Nous le dépasserons dans l’après-midi ; derrière, assez éloignées, sont d’autres dunes, puis, au Nord-Est, plus loin encore, la limite du grand erg.
10 novembre. — La limite de l’erg est sensiblement plus proche de notre route. Celle-ci, depuis Bou Sereig, est orientée droit sur l’étoile polaire. Ratab, le soir, ne se sert plus de sa lanterne. Souvent même, je marche en tête, ce point de direction me suffisant.
Nous coupons le matin l’oued Farag. Il s’arrête, me dit Rhed, vers le Sud-Est, au début des dunes ; et, vers le Sud-Ouest, à Taiserbo. Je reproduis ce renseignement sans en garantir l’exactitude. C’est une très faible dépression, aux bords en pente à peine sensible ; on la distinguerait difficilement de la plaine environnante si des traînées de petites pierres blanchâtres ou grisâtres, en semis serrés, ne tachaient et parfois bosselaient, çà et là, le sable ferme de son lit. Quelques heures plus tard, d’autres semis analogues se montrent devant nous, mais ce n’est pas un oued, me dit le vieux Mohammed, qui connaît bien la région.
Nous marchons très tard aujourd’hui encore.
11 novembre. — L’anniversaire de l’Armistice. La guerre semble déjà lointaine ; mais qui donc, à part ceux peut-être qui n’y ont vu qu’une occasion de carence ou qu’une source de profits, pourrait l’oublier ?

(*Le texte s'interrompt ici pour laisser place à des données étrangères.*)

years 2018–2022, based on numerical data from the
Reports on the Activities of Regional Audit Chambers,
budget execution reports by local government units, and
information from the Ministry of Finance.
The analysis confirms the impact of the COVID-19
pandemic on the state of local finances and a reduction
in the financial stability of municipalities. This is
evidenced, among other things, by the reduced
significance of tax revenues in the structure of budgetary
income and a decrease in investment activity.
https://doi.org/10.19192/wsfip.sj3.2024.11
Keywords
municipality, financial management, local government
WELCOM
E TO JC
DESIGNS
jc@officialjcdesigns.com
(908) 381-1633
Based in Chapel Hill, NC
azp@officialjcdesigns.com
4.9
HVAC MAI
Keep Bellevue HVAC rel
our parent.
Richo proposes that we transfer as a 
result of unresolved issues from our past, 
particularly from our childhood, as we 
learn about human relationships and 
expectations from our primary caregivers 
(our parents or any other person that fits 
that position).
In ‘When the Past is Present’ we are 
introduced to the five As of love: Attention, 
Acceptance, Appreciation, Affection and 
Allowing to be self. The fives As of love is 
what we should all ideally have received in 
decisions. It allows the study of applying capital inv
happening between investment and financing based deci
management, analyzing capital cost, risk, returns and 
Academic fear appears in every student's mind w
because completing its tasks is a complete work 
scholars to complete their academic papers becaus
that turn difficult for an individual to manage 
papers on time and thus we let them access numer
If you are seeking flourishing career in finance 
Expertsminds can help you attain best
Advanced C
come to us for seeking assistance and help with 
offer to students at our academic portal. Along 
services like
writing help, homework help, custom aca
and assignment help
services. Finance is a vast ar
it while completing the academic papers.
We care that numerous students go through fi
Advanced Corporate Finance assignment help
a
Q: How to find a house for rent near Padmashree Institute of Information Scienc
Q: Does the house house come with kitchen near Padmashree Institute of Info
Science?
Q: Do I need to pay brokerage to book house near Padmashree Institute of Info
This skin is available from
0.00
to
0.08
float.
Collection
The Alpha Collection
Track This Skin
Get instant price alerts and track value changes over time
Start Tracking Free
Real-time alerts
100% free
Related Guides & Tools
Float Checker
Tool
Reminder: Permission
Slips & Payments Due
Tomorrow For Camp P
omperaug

Je me réveille le premier, au tout petit jour. Je donne le signal du départ et nous sommes promptement en route. Ratab m’a affirmé hier que nous verrions aujourd’hui une gara bien connue du nom d’Hemeimêt, après laquelle les voyageurs se considèrent comme presque arrivés. Mais le vieux Mohammed me dit que nous n’y serons pas avant demain matin. Depuis Tadj les mensonges de Ratab se renouvellent ainsi chaque jour. Il veut me faire croire que nous progressons normalement, craignant que je n’insiste pour aller plus vite. Cela rend la route moralement assez fatigante pour moi, car les endroits dont j’escompte la vue ne se montrent jamais au moment où je m’attends à les rencontrer, et j’ai perpétuellement une impression de déception et de retard. Le but semble reculer à mesure que nous avançons.
Après le repas de midi, au moment où on commence à recharger les chameaux, nous avons la visite d’un petit oiseau si familier et d’une confiance si tenace que Hassan, le fils de Ratab, court un bon moment après lui, le poursuivant de place en place, et toujours près de le prendre. La pauvre bête cherche l’ombre précieuse, se faisant abri de tout, d’un chameau couché, d’une caisse. Elle vient, une seconde, se poser sur moi. L’ombre, ici, n’est pas dans la nature. C’est un phénomène d’importation.
Au coucher du soleil, les caravaniers proposent de s’arrêter une heure. J’acquiesce, et j’en profite pour dîner moi-même. Il me faut me fâcher pour les faire repartir. Ils prennent le thé ; interminablement, j’entends remplir, de haut, les verres. Nous marchons ensuite jusque vers minuit. Je ne ressens plus, à la fin des plus longues étapes, aucune fatigue.
12 novembre. — Sur pied de bonne heure, nous attendons impatiemment les premières lueurs du jour, car elles doivent nous montrer enfin la gara souhaitée. Mais l’aube froide n’éclaire que l’immense plaine nue. Cependant des semis de cailloux étendus, qui se révélaient à nos pieds dès cette nuit, en décèlent, paraît-il, le voisinage.
Soudain, du haut de mon chameau, j’aperçois une tache noire qui semble suspendue au-dessus du sol. Je la signale. Les hommes, qui sont tous à pied, ne la voient pas. Toutefois, à la description que j’en donne, ils la reconnaissent sans hésiter : c’est Hemeimêt. Il est environ 7 heures. Une demi-heure au plus, selon toute apparence, nous en sépare.